Barack Obama has stacked the FDA with shills from Monsanto and other biotechnology companies. Hilary Clinton has close ties to Monsanto, too. With even brighter contrast, Bernie Sanders represents the state of Vermont, a state that has passed a law requiring genetically modified food to be labeled in Vermont with the support of Bernie Sanders. Do you think Sanders will nominate a C-class executive from Monsanto, DuPont or ADM to head the FDA? I doubt it. He's going to find someone who actually wants to regulate the industry.

Then there is the Just-Us Department. Wall Street (along with a few bad citizens) have found their way into a few offices there under Bush, Obama and Bill Clinton's administration. They have pretty much shut down any investigation into the collapse of the housing bubble, and they're hoping Clinton is elected to finally bury any further investigations.

Sanders would rename the agency as the "Department of Justice", you know, for the sake of tradition. And since he's not taking any corporate money, he has no obligation to nominate someone who is looking for a job in Wall Street or in some multinational firm selling tobacco to teenagers in Asia. Sanders might even nominate someone with the chutzpah to actually prosecute white collar crime and make it stick.

"But Congress will never confirm a nomination from Sanders", you say? Sanders is well known for his ability to create bi-partisan coalitions to get amendments passed. He isn't called "The Amendment King" for nothing. He could very well find the votes he needs to get his nominees confirmed. If there is any roadblocking, he knows Congress well enough to show how the money is influencing their votes.

He is also aware that liberals aren't the only political faction that would love to do to our banks what Iceland did to theirs. In case you missed the news about Iceland the way the mainstream media did, there is an interesting story to read if you find the time. Instead of saving the banks, the government of Iceland let the banks fail, prosecuted the looters and then put them in prison. Now they're enjoying a well-deserved recovery. What other faction would love to do that? 
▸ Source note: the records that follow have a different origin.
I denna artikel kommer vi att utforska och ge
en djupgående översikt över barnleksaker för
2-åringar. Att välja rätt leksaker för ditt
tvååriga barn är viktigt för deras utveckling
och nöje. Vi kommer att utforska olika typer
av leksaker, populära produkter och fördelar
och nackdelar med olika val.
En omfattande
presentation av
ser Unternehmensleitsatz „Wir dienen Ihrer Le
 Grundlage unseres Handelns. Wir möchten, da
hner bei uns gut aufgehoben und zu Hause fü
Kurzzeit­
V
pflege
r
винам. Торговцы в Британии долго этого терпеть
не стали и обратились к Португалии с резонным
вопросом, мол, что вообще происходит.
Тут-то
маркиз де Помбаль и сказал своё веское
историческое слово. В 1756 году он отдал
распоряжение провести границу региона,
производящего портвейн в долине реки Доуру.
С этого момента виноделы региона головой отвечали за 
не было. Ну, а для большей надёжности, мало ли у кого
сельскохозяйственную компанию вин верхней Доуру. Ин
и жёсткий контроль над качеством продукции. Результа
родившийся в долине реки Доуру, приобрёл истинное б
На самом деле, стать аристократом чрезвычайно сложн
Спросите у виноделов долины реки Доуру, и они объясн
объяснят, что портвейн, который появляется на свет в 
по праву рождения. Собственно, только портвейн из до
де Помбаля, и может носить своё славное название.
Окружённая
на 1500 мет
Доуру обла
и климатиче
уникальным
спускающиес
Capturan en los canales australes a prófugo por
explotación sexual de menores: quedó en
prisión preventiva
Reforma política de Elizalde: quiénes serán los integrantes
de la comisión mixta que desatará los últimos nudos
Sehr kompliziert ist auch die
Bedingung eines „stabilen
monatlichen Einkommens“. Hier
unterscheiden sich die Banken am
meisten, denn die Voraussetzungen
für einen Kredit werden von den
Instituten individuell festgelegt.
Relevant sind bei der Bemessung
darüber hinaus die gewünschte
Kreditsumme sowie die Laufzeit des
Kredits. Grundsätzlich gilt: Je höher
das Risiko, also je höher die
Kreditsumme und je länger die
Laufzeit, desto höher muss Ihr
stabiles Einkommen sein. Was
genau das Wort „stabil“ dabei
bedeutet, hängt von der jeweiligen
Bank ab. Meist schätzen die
The Tea Party. Now most of you may be thinking that the Tea Party is nothing but a bunch of conservative wackos. Well, there are more than a few in the Tea Party, no doubt. But if you were reading the news carefully during the Occupy Wall Street protests, you might have noticed that the Tea Party was none too happy about the bailouts, too.
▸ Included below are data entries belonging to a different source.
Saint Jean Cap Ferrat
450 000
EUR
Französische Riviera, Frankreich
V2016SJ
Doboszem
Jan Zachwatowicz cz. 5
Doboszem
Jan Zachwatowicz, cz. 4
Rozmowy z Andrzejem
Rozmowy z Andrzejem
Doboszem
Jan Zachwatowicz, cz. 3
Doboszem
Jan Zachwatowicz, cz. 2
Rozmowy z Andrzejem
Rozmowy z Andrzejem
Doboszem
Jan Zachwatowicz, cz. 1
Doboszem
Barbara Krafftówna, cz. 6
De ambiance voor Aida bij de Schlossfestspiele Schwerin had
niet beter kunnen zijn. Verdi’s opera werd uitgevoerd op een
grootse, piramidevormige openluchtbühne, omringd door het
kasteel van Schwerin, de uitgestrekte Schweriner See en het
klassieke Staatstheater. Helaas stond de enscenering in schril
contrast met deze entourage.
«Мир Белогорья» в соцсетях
There is a significant faction in Congress that self-identifies as "Tea Party". They have a constituency that isn't just about cutting social security. They want to to put the bankers in jail, too. Sanders as president is so familiar with Congress that he'd be in a perfect position to out the Tea Party members of Congress that would not like to see a few hedge fund managers and banking executives in orange suits. 

Any Tea Party member who refuses to confirm a nominee for the Treasury or Justice Department, a nominee that is more than willing to prosecute and put someone behind bars, is going to have to explain that to their constituents back home. That could get a might bit discomforting.

This is one of the reasons why being an independent matters so much. An independent can be "bi-partisan" and succeed in meeting his objectives where partisans would fail. An independent can show the nation where there is common ground without losing face, while at the same time undermining his detractors. You just can't get that from anyone in the GOP clown car (which is a lot less crowded now) or from Hilary Clinton.

Sanders doesn't take corporate money. That means he doesn't have to worry about biting the hand that feeds him, unless that hand belongs to the people. You can dislike him for being a "Democratic Socialist", but at least you will know what motivates him and why. If you know that about Sanders, you know a lot more about him than any of his opponents in this race. That is probably the most terrifying thing about Sanders of all - to the 1%. I mean, the 0.05% that financed the bulk of the SuperPACs for this election.